In the 2020s, AI is already transforming America in a similar fashion, driving overall economic growth and powering the stock market to all-time highs. As a share of US GDP, the AI build-out is on track to exceed every major technology since—you guessed it—the railroads.

If artificial intelligence changes the 21st century as much as the railroads changed the 19th century, we should brace ourselves for something deeply strange:

Today, I’m running an edited and polished transcript of a recent conversation I had with the historian Richard White about the age of the railroads and what their history might tell us about the age of artificial intelligence. As you’ll see, the number of parallels are uncanny. Our conversation touches on:

Throughout our conversation, I’m going to include annotations that connect the history of the railroads to the modern story of the AI build-out.


THE AGE OF THE RAILROADS

Derek Thompson: How did the transcontinental railroads get started? Why did we want to build them, in the first place?

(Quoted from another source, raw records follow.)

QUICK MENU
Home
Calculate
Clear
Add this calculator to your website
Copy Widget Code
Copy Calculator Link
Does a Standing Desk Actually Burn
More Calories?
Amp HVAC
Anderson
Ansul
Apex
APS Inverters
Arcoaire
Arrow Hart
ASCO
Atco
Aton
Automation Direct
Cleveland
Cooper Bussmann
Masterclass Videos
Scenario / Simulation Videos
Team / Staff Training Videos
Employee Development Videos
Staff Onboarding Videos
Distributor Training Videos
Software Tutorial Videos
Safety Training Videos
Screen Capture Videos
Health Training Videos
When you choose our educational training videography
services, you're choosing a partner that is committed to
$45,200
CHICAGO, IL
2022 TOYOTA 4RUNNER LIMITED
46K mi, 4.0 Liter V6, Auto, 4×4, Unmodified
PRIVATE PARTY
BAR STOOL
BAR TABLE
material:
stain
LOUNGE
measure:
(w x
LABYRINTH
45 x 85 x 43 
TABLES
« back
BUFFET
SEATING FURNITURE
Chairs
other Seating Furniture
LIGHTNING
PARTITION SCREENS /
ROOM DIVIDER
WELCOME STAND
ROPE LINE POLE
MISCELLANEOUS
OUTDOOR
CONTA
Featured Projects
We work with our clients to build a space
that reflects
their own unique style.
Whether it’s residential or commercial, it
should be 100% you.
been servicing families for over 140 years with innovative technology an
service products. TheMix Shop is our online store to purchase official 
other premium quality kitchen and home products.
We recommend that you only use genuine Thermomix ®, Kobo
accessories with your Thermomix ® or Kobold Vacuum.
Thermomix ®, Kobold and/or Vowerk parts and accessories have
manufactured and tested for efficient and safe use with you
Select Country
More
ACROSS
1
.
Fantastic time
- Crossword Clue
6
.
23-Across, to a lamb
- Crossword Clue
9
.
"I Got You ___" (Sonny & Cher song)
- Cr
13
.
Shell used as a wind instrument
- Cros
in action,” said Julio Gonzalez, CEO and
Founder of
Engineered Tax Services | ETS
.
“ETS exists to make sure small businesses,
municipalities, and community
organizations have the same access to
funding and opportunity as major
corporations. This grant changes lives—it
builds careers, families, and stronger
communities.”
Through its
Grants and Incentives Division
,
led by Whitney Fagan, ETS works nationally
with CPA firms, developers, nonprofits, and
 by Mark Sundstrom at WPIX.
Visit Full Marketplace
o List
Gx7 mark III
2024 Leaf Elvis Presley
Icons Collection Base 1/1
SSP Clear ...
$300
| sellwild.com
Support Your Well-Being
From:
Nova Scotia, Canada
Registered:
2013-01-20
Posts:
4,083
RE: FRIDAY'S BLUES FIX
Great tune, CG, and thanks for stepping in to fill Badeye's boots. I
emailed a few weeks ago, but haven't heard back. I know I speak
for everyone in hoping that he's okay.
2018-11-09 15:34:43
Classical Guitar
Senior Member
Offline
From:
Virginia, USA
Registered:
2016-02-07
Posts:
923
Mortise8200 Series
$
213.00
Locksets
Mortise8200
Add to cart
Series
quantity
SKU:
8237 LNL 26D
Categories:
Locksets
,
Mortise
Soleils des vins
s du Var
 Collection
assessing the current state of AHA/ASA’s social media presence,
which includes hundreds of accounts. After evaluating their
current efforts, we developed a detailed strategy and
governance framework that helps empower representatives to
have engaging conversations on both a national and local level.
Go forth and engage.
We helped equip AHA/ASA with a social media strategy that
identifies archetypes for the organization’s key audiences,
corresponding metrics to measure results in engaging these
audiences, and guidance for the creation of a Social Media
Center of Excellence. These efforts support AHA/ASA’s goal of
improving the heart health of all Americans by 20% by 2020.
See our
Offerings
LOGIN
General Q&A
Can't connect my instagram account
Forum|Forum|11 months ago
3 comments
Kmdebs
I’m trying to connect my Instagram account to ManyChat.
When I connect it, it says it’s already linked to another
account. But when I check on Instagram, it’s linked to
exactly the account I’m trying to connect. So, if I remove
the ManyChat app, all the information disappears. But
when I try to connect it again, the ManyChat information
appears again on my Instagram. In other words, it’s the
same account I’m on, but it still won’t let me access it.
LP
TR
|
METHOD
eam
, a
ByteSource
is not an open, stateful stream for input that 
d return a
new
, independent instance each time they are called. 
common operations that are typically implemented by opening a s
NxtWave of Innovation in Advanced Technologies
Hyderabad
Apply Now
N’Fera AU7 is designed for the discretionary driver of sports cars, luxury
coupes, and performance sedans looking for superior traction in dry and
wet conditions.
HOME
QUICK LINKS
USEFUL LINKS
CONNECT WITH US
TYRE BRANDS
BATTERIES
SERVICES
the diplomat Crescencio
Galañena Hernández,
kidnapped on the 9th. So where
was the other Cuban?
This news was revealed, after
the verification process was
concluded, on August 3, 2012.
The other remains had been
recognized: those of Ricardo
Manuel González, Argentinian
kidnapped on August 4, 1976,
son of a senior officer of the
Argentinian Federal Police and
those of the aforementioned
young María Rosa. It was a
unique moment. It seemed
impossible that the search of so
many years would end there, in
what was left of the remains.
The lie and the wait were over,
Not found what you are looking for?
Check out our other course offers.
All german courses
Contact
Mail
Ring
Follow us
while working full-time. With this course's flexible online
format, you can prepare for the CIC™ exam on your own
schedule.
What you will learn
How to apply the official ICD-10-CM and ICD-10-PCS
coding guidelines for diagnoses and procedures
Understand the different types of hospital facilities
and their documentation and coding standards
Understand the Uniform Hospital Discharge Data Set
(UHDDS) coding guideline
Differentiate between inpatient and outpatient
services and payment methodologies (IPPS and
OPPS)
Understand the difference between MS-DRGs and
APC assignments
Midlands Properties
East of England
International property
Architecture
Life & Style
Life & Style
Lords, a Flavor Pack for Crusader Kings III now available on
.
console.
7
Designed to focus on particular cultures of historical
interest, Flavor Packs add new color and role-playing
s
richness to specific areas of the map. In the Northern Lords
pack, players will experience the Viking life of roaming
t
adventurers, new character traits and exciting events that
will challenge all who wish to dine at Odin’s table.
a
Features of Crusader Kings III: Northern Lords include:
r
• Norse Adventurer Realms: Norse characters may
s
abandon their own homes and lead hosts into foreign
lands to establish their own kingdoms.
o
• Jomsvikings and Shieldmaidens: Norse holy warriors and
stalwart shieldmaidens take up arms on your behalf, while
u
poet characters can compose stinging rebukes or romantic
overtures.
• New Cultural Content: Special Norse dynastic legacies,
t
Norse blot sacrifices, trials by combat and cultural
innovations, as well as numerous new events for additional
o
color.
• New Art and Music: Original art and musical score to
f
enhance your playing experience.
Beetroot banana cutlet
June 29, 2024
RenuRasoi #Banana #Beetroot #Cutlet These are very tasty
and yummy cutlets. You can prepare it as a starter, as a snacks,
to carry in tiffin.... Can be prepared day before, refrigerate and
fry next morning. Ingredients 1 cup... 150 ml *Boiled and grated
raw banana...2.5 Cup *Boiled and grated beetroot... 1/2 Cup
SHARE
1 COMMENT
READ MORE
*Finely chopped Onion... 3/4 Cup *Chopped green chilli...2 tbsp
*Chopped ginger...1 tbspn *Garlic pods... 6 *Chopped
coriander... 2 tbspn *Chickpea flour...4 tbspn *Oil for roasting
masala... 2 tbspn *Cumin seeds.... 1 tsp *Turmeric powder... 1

Richard White: Initially, the reason the government financed the transcontinentals was to keep California in the Union during the Civil War. The railroads get started in 1864 when the war was still going on. But the war was long over by the time the railroads were going to be completed in the late 1860s. The transcontinentals were supposed to let the nation move goods across the continent more cheaply than it could by going across Panama. In fact, eventually the western railroads, Union Pacific and the Southern Pacific, would buy up the Pacific Steamship Company to raise rates, because they could not compete with a steamship company moving goods across the country.

The railroads were supposed to introduce an age of competition, individual fulfillment, and small farming. But in fact what they did is they created large corporations—both incredibly competitive and monopolistic—that controlled the economy.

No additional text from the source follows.